In an action, inter alia, to establish an easement across the defendants’ land, the plaintiffs appeal, as limited by their brief, from so much of judgment of the Supreme Court, Putnam County (Dickinson, J.), dated June 2, 1987, as, upon a stipulated statement of facts as to the chains of title of the parties and the granting of the defendants’ motion to dismiss the complaint, enjoined them from using or asserting any rights to the driveway crossing the defendants’ land.

Ordered that the judgment is affirmed insofar as appealed from, with costs.
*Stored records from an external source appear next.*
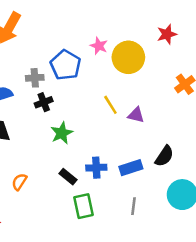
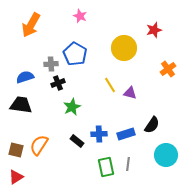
pink star: (99, 46) -> (80, 16), moved
orange semicircle: (19, 182) -> (39, 145), size x1.5
green rectangle: (83, 206) -> (106, 167), moved

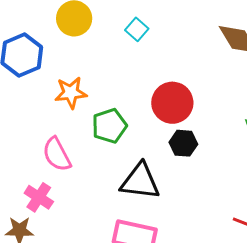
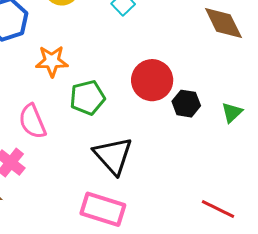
black hexagon: (183, 143) -> (186, 104), moved
black triangle: (140, 181) -> (113, 156), turned 36

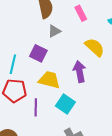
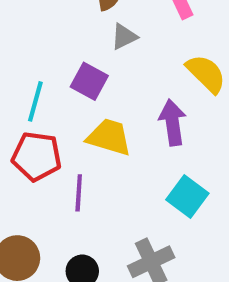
cyan square: (65, 104) -> (187, 196), moved

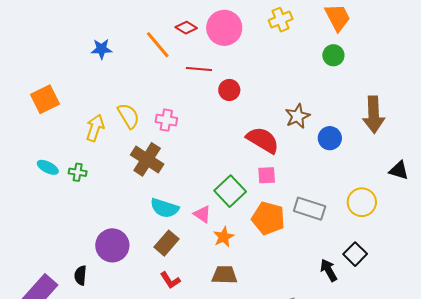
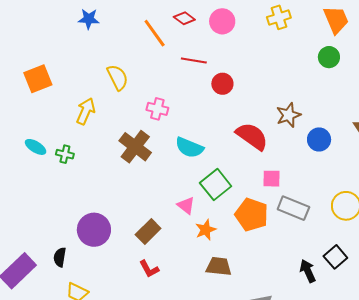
pink circle: (224, 28) -> (222, 21), size x0.7
blue star: (102, 49) -> (89, 19), moved
yellow semicircle: (128, 116) -> (118, 77), moved
pink square: (267, 175) -> (272, 179), moved
cyan semicircle: (165, 208) -> (189, 148), moved
brown trapezoid: (224, 275) -> (219, 266), moved

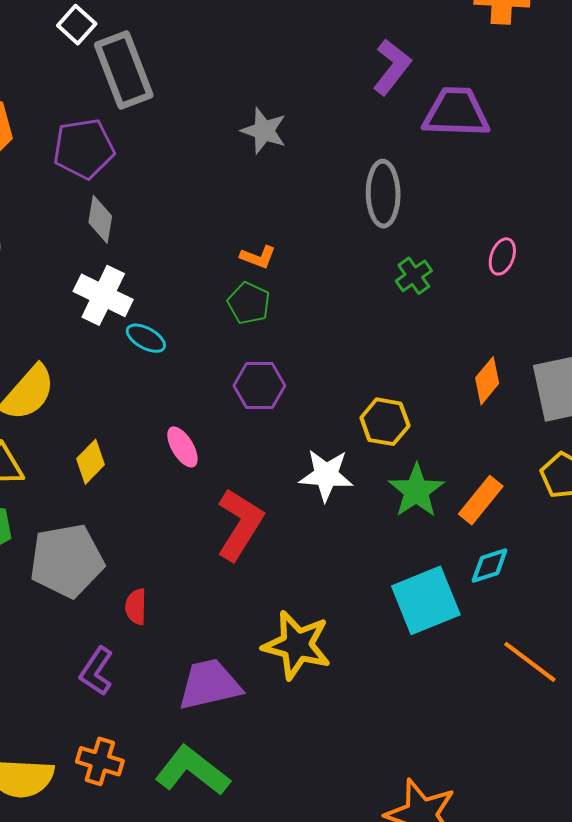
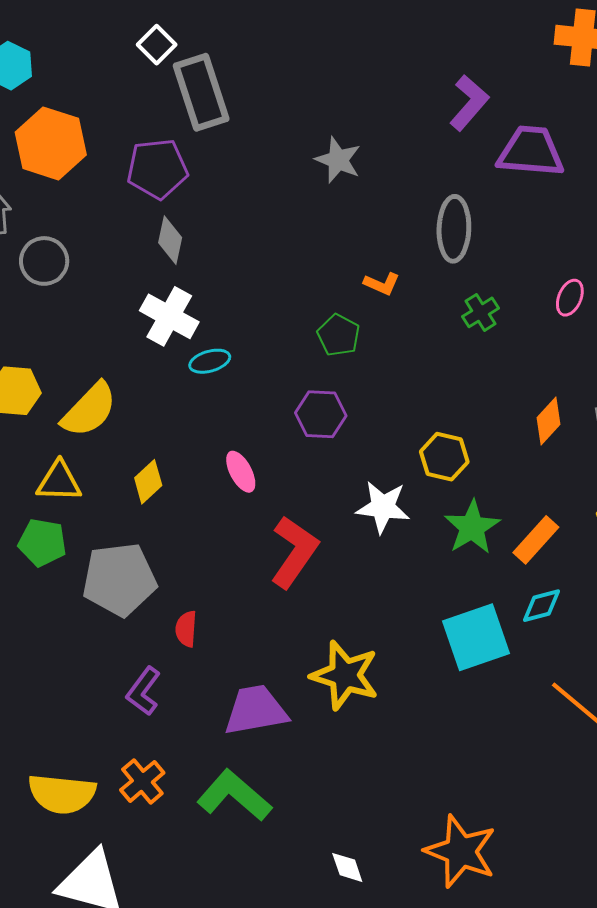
orange L-shape: (258, 257) -> (382, 284), moved
green pentagon: (249, 303) -> (339, 335), moved
cyan ellipse: (146, 338) -> (210, 361), turned -48
orange cross: (100, 761) -> (142, 781), turned 30

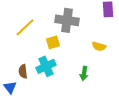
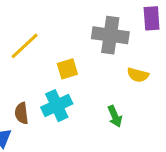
gray cross: (67, 20) -> (110, 35), moved
green arrow: (84, 73) -> (115, 116), turned -32

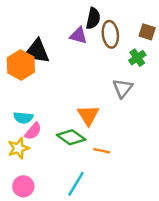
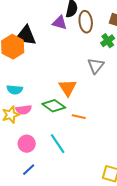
pink semicircle: (33, 131) -> (24, 110), moved, turned 42
cyan line: (76, 184) -> (58, 144), turned -65
pink circle: (23, 186) -> (27, 144), moved

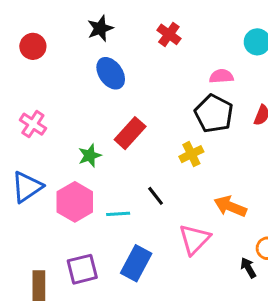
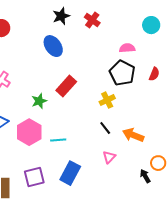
black star: (100, 28) -> (61, 16), moved
black line: (156, 196) -> (105, 128), moved
pink triangle: (194, 239) -> (109, 157), size x0.6

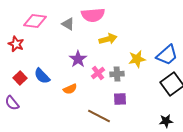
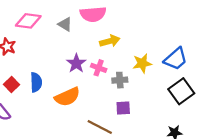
pink cross: (98, 73) -> (99, 68), moved, turned -32
blue semicircle: (42, 76) -> (36, 82), turned -138
orange semicircle: (70, 89) -> (67, 97), size x1.6

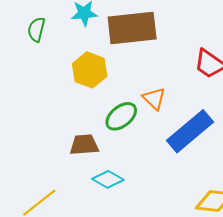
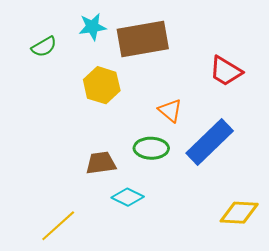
green semicircle: (36, 29) -> (44, 47), turned -130
green ellipse: (121, 116) -> (151, 148), moved, turned 44

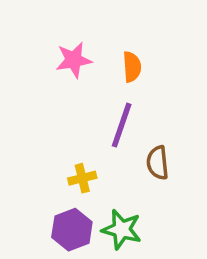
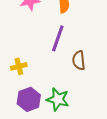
yellow cross: (82, 178) -> (19, 66), moved

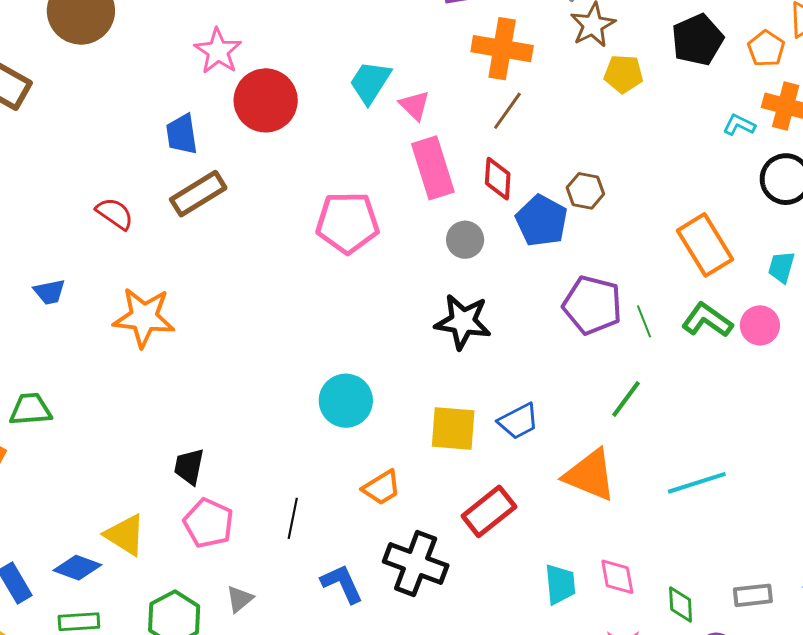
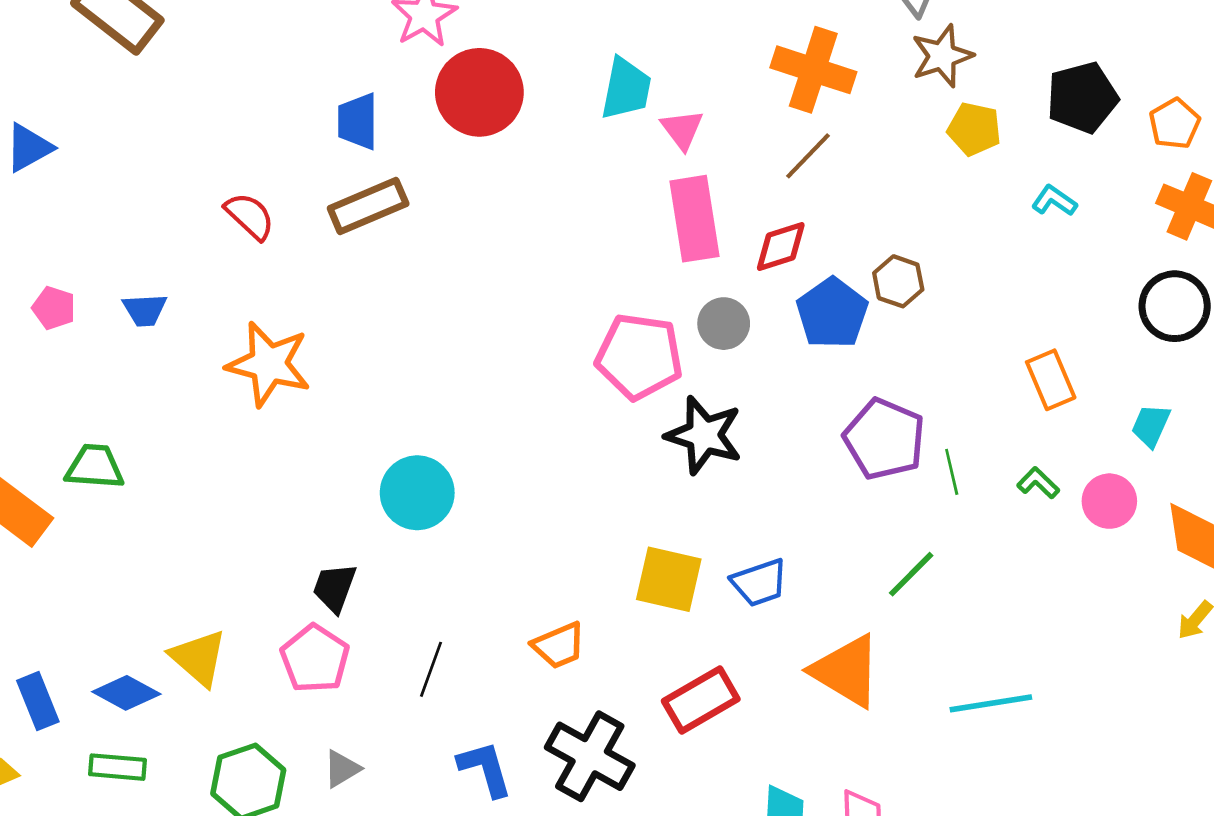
cyan trapezoid: (370, 82) -> (626, 89), turned 150
cyan L-shape: (739, 125) -> (1054, 201), moved
red diamond: (498, 179) -> (781, 247), turned 60
pink pentagon: (347, 223) -> (639, 356), moved
orange rectangle: (705, 245) -> (1051, 380), size x0.7
green L-shape: (707, 320) -> (1038, 483), size x0.6
cyan circle: (346, 401) -> (417, 493), moved
black trapezoid: (189, 467) -> (334, 588), moved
The dispute at bar centers on whether the plaintiffs are entitled to an easement across the defendants’ land. On appeal the plaintiffs request that this court adjudge that they have met their burden of establishing all of the elements of a prescriptive easement by clear and convincing evidence. Alternatively, they ask that the matter be returned to the Supreme Court for a hearing on the conflicting claims. Inasmuch as the parties submitted a stipulated statement of facts limited to a recitation of the chains of title to the property containing the alleged easement in question, we need not decide whether, as the defendants contend, the claim of a prescriptive easement is raised for the first time on appeal. The parties, by stipulation, may shape the facts to be determined by the court and thus circumscribe the relevant issues for the court to the *412exclusion of disputed matters otherwise available to the parties (Freund v Ginsberg, 130 AD2d 457). The Supreme Court was limited to deciding the law on the facts submitted (Friedman v Rothschild, 10 AD2d 984). No facts with regard to the plaintiffs’ adverse, open, notorious, and continuous use of the easement were given in the statement. Neither of the deeds conveying the lands to the defendants’ immediate predecessors in title, or to the defendants, nor the map accompanying the deed which conveyed the land to the defendants’ immediate predecessors in title, indicated any reservation of an easement by the grantor, as the plaintiffs implied in their complaint. Under the circumstances, therefore, we see no reason to disturb the determination of the Supreme Court. Thompson, J. P., Bracken, Brown and Sullivan, JJ., concur.